One solution is to do a binary search with the range of possible rations, trying to identify the minimum cost-to-time ratio $\mu$. In each iteration of the binary search in the range $[left...right]$, you "guess" a value of $\mu = \frac{left+right}{2}$ and then run Bellman-Ford:

• if a negative cycle exists then the value of $\mu$ is too high; the range is reset to $[left...\mu]$
• if all cycles are positive then the value of $\mu$ is too low; the range is reset to $[\mu...right]$
• if there is a zero-length cycle (with all other cycles being positive), then we have found the best value for $\mu$ and we can stop, returning the zero-length cycle as the answer

How exactly is the third case detected? Assume the graph A->B->C->D->{A,B} with two cycles (fro D back to A or B) where the cycle B->C->D->B is the optimal one and yields zero length for some selection of $\mu$ for which the other cycle is positive. Suppose we happen to try this particular value of $\mu$ (let's assume it's during the very first iteration because we got lucky). If I am using vertex A as the fixed point from which I run Bellman-Ford on each iteration, it will complete successfully without detecting a negative cycle. But how would the zero-length cycle be identified?

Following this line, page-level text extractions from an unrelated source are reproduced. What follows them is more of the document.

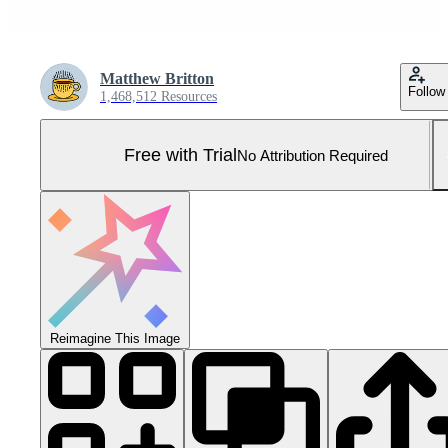
Matthew Britton
Follow
1,468,512 Resources
Free with Trial
No Attribution Required
Reimagine This Image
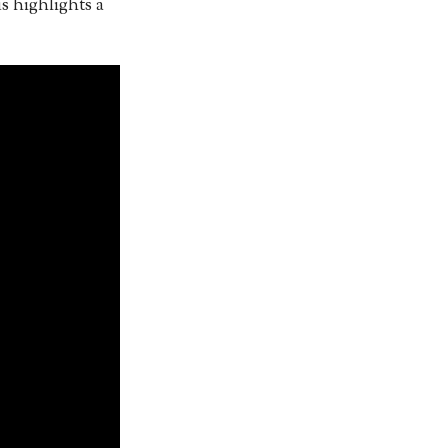
s highlights a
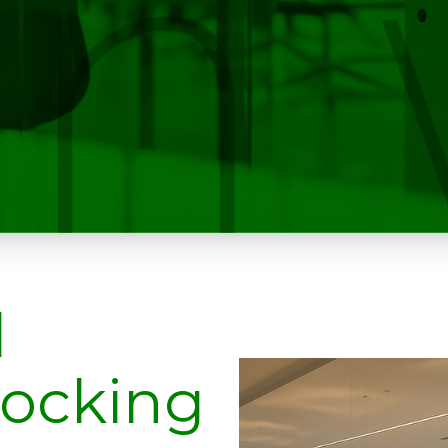
l
tocking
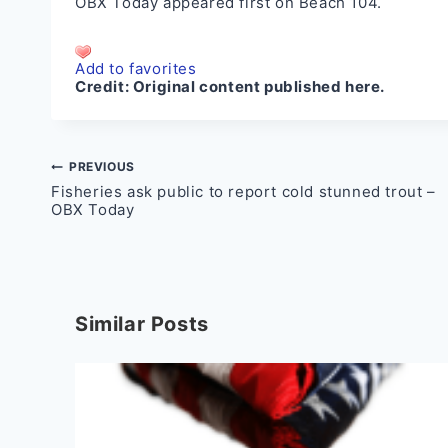
OBX Today
appeared first on
Beach 104
.
Add to favorites
Credit:
Original content published here.
Post
PREVIOUS
Fisheries ask public to report cold stunned trout –
navigation
OBX Today
Similar Posts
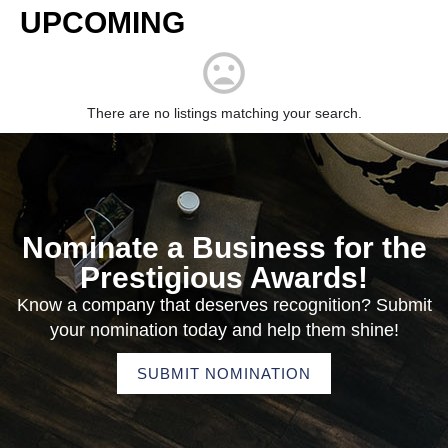
UPCOMING
There are no listings matching your search.
Nominate a Business for the
Prestigious Awards!
Know a company that deserves recognition? Submit
your nomination today and help them shine!
SUBMIT NOMINATION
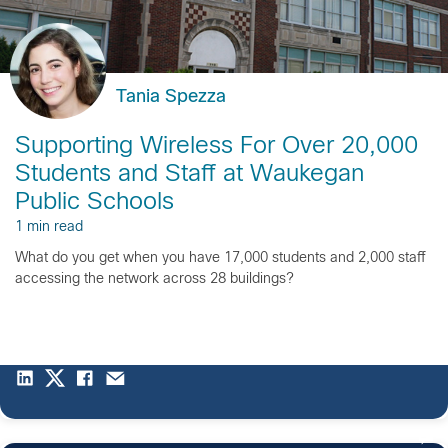
Tania Spezza
Supporting Wireless For Over 20,000
Students and Staff at Waukegan
Public Schools
1 min read
What do you get when you have 17,000 students and 2,000 staff
accessing the network across 28 buildings?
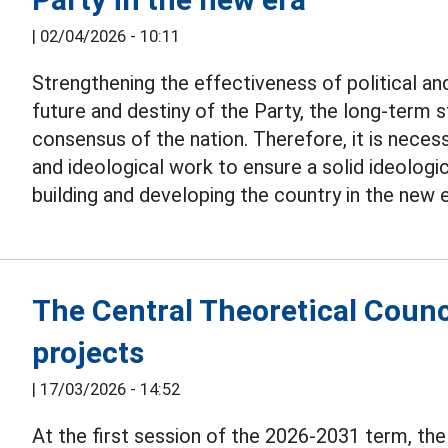
|
02/04/2026 - 10:11
Strengthening the effectiveness of political and
future and destiny of the Party, the long-term st
consensus of the nation. Therefore, it is necessa
and ideological work to ensure a solid ideologi
building and developing the country in the new e
The Central Theoretical Counc
projects
|
17/03/2026 - 14:52
At the first session of the 2026-2031 term, th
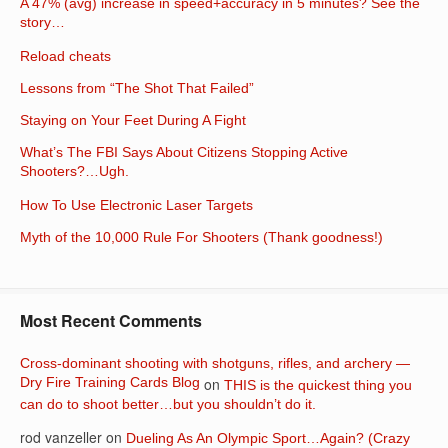
A 47% (avg) increase in speed+accuracy in 5 minutes? See the
story…
Reload cheats
Lessons from “The Shot That Failed”
Staying on Your Feet During A Fight
What’s The FBI Says About Citizens Stopping Active
Shooters?…Ugh.
How To Use Electronic Laser Targets
Myth of the 10,000 Rule For Shooters (Thank goodness!)
Most Recent Comments
Cross-dominant shooting with shotguns, rifles, and archery —
Dry Fire Training Cards Blog
on
THIS is the quickest thing you
can do to shoot better…but you shouldn’t do it.
rod vanzeller
on
Dueling As An Olympic Sport…Again? (Crazy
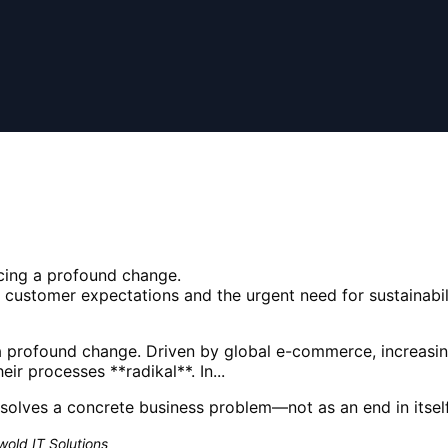
acing a profound change.
customer expectations and the urgent need for sustainabil
g a profound change. Driven by global e-commerce, increas
eir processes **radikal**. In...
solves a concrete business problem—not as an end in itself
old IT Solutions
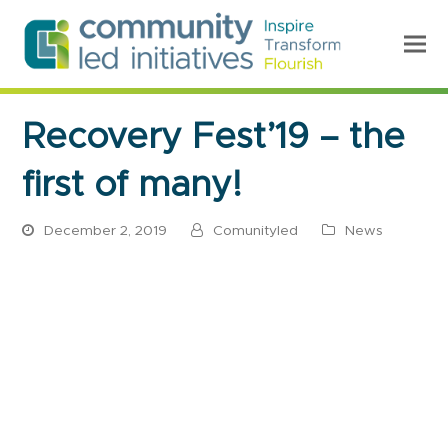
Recovery Fest’19 – the
first of many!
December 2, 2019
Comunityled
News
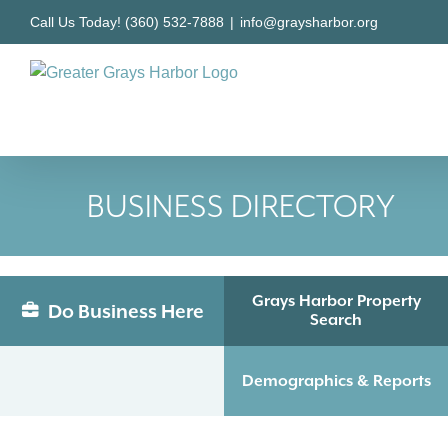
Skip
Call Us Today! (360) 532-7888
|
info@graysharbor.org
to
content
BUSINESS DIRECTORY
Grays Harbor Property
Do Business Here
Search
Demographics & Reports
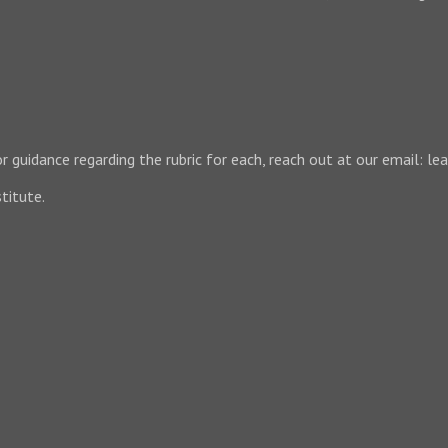
 For guidance regarding the rubric for each, reach out at our email:
titute.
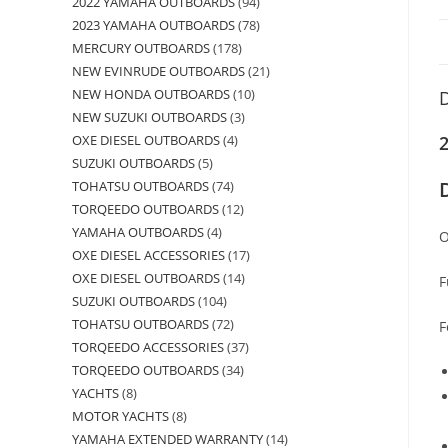
2022 YAMAHA OUTBOARDS
94
2023 YAMAHA OUTBOARDS
78
MERCURY OUTBOARDS
178
NEW EVINRUDE OUTBOARDS
21
NEW HONDA OUTBOARDS
10
D
NEW SUZUKI OUTBOARDS
3
OXE DIESEL OUTBOARDS
4
SUZUKI OUTBOARDS
5
TOHATSU OUTBOARDS
74
TORQEEDO OUTBOARDS
12
YAMAHA OUTBOARDS
4
O
OXE DIESEL ACCESSORIES
17
OXE DIESEL OUTBOARDS
14
F
SUZUKI OUTBOARDS
104
TOHATSU OUTBOARDS
72
F
TORQEEDO ACCESSORIES
37
TORQEEDO OUTBOARDS
34
YACHTS
8
MOTOR YACHTS
8
YAMAHA EXTENDED WARRANTY
14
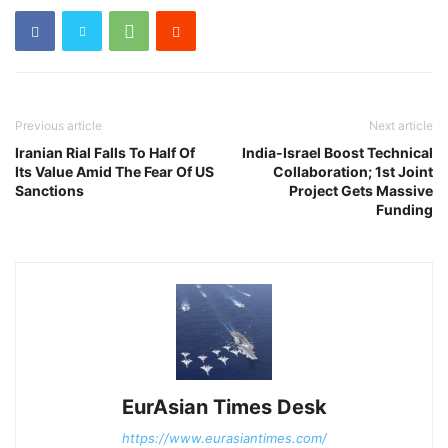
Previous article
Next article
Iranian Rial Falls To Half Of
India-Israel Boost Technical
Its Value Amid The Fear Of US
Collaboration; 1st Joint
Sanctions
Project Gets Massive
Funding
EurAsian Times Desk
https://www.eurasiantimes.com/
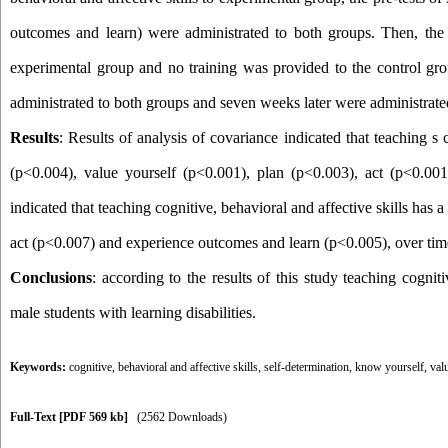
outcomes and learn
(
were administrated to both groups. Then, the t
experimental group and no training was provided to the control gro
administrated to both groups and seven weeks later were administrate
Results
:
Results of analysis of covariance indicated that teaching s c
(p<0.004), value yourself (p<0.001), plan (p<0.003), act (p<0.001
indicated that teaching cognitive, behavioral and affective skills has
act (p<0.007) and experience outcomes and learn (p<0.005), over tim
Conclusions
: according to the results of this study teaching cognit
male students with learning disabilities.
Keywords:
cognitive
,
behavioral and affective skills
,
self-determination
,
know yourself
,
val
Full-Text
[PDF 569 kb]
(2562 Downloads)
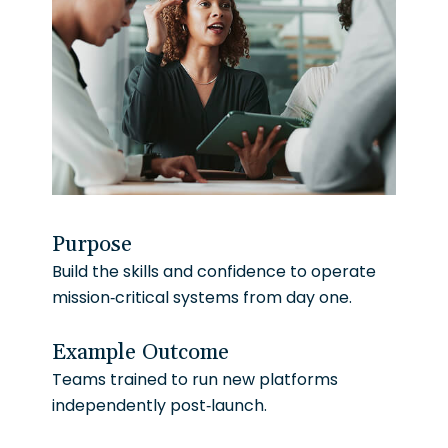
Purpose
Build the skills and confidence to operate
mission-critical systems from day one.
Example Outcome
Teams trained to run new platforms
independently post-launch.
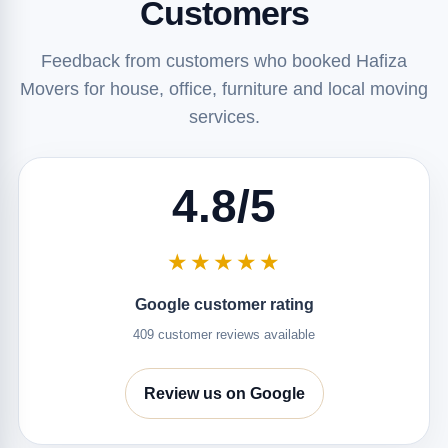
Customers
Feedback from customers who booked Hafiza
Movers for house, office, furniture and local moving
services.
4.8/5
★★★★★
Google customer rating
409 customer reviews available
Review us on Google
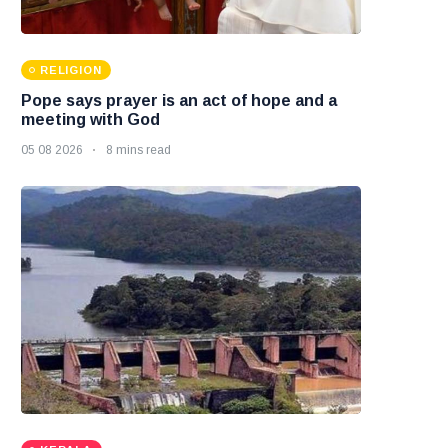
RELIGION
Pope says prayer is an act of hope and a
meeting with God
05 08 2026
8 mins read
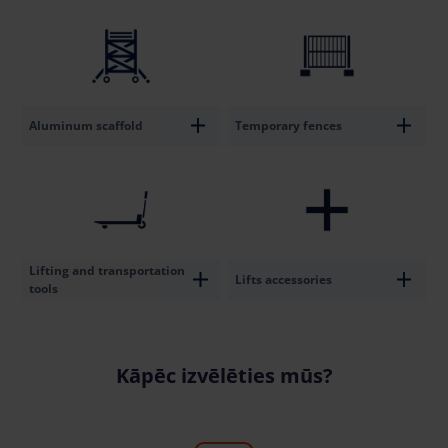
Aluminum scaffold
Temporary fences
Lifting and transportation
Lifts accessories
tools
Kāpēc izvēlēties mūs?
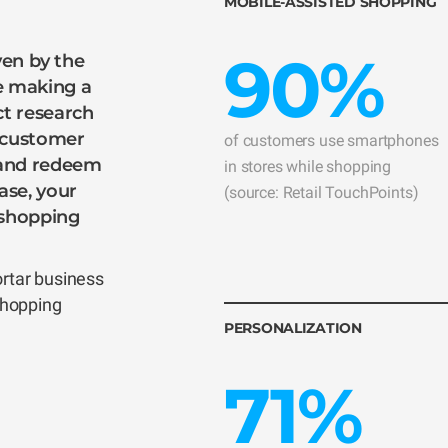
MOBILE-ASSISTED SHOPPING
90%
iven by the
e making a
t research
a customer
of customers use smartphones
 and redeem
in stores while shopping
ase, your
(source: Retail TouchPoints)
r shopping
ortar business
shopping
PERSONALIZATION
71%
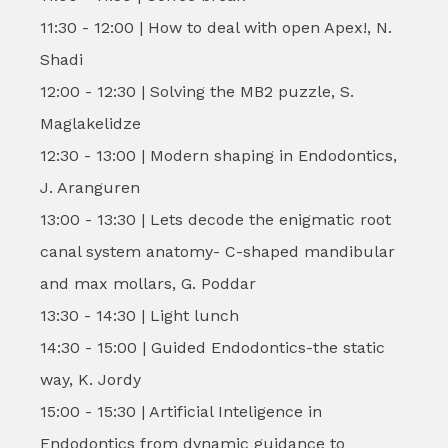
11:30 - 12:00 | How to deal with open Apex!, N.
Shadi
12:00 - 12:30 | Solving the MB2 puzzle, S.
Maglakelidze
12:30 - 13:00 | Modern shaping in Endodontics,
J. Aranguren
13:00 - 13:30 | Lets decode the enigmatic root
canal system anatomy- C-shaped mandibular
and max mollars, G. Poddar
13:30 - 14:30 | Light lunch
14:30 - 15:00 | Guided Endodontics-the static
way, K. Jordy
15:00 - 15:30 | Artificial Inteligence in
Endodontics from dynamic guidance to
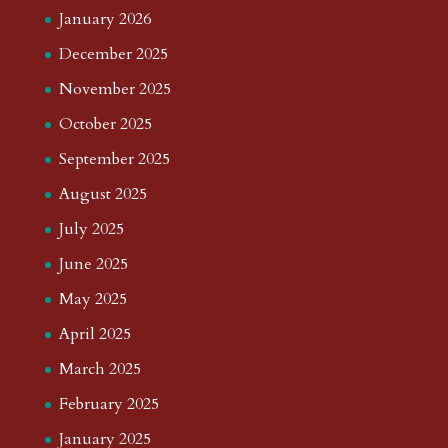
January 2026
December 2025
November 2025
October 2025
September 2025
August 2025
July 2025
June 2025
May 2025
April 2025
March 2025
February 2025
January 2025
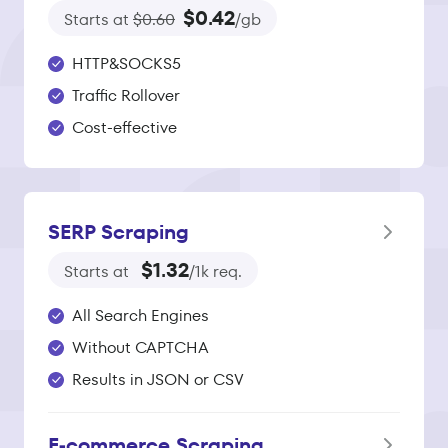
$0.42
Starts at
$0.60
/gb
HTTP&SOCKS5
Traffic Rollover
Cost-effective
SERP Scraping
$1.32
Starts at
/1k req.
All Search Engines
Without CAPTCHA
Results in JSON or CSV
E‑commerce Scraping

Currently I only handle the first 2 cases and my implementation keeps iterating until the $[left...right]$ range becomes becomes too small, so that floating point precision can't handle a smaller range. At that point I detect that $\frac{left+right}{2}$ is equal to one of the range limits (either left or right) and stop the binary search. How would I go about detecting that a particular value of $\mu$ has produced a zero-length cycle?

Answer 1

Here's how you can detect whether a weighted graph $G$ contains a zero-length cycle, assuming it does not contain any negative cycle.

1. Run Bellman-Ford on it to compute the distance $d(v)$ from the source to $v$, for each vertex $v$.

2. Color each edge $(v,w)$ red if $d(v) + \text{wt}(v,w) = d(w)$.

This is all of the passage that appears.